Rosario vive en una casa en el centro de Madrid donde le ha contado su vida al periodista Carlos Fonseca, quien este mismo año y con motivo de los 70 años de la Guerra publicó su libro Rosario dinamitera. Una mujer en el frente. “Fui a defender la República porque había triunfado legalmente en las elecciones. Quería sostenerla y me metí yo sola en un autocar lleno de chicos para alistarme como voluntaria. Al final, a pesar de todo el sufrimiento, mereció la pena, porque lo hice por defender unos ideales que para mí eran justos.” Eso dice Rosario cada vez que le preguntan si volvería a hacer todo de nuevo. Y luego, después de un silencio, agrega: “Ojalá no conozcamos otra guerra nunca. Mueren tantos jóvenes...”
por Miguel Hernández
Rosario, dinamitera,
sobre tu mano bonita
celaba la dinamita
sus atributos de fiera.
Nadie al mirarla creyera
que había en su corazón
una desesperación,
de cristales, de metralla
ansiosa de una batalla,
sedienta de una explosión.
Era tu mano derecha,
capaz de fundir leones,
la flor de las municiones
y el anhelo de la mecha.
Rosario, buena cosecha,
alta como un campanario
sembrabas al adversario
de dinamita furiosa
y era tu mano una rosa
enfurecida, Rosario.
Buitrago ha sido testigo
de la condición de rayo
de las hazañas que callo
y de la mano que digo.
¡Bien conoció el enemigo
la mano de esta doncella,
que hoy no es mano porque de ella,
que ni un solo dedo agita,
se prendó la dinamita
y la convirtió en estrella!
Rosario, dinamitera,
puedes ser varón y eres
la nata de las mujeres,
la espuma de la trinchera.
Digna como una bandera
de triunfos y resplandores,
dinamiteros pastores,
vedla agitando su aliento
y dad las bombas al viento
del alma de los traidores.
Entre las afortunadas que consiguen mantenerse al frente luchando hombro con hombro junto a los hombres, está Fidela Fernández, conocida como Fifí y experta conductora de camiones con sólo 16 años y que luego en los años 50 sería la primera mujer conductora de este tipo de transporte, así como el de autobuses de línea entre los pueblos de la sierra madrileña. Fifí llegó a agredir a un oficial que se atrevió a dudar de su honestidad. “Había prostitutas, pero estaban en la retaguardia. No tenían nada que ver con nosotras, que luchábamos. Y eso nuestros compañeros lo sabían muy bien. No nos veían como mujeres. Y no podían ni que hubiesen querido.

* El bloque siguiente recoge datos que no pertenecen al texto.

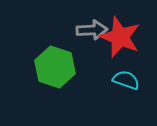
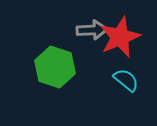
red star: rotated 27 degrees clockwise
cyan semicircle: rotated 20 degrees clockwise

Nosotras estábamos en las trincheras, tan sucias y empiojadas como ellos.” Otra miliciana muy reconocida fue la argentina Mika Etchébèrehe, famosa capitana anarquista que siguió luchando después de la muerte de su marido. Y conocida sobre todo porque en su columna las milicianas tenían los mismos derechos que los varones, no se ocupaban de los platos. En su libro testimonio Mi guerra de España, Mika señalaba que “la retaguardia me hace daño, por eso debo volver al frente. Mis días se llenarán aquí de imágenes desalentadoras, tendré un montón de ocios inútiles, cantidades de noches sin sueño pobladas por todos los muertos que llevo a la zaga. Me siento incapaz de asumir otras tareas que las de la guerra misma”.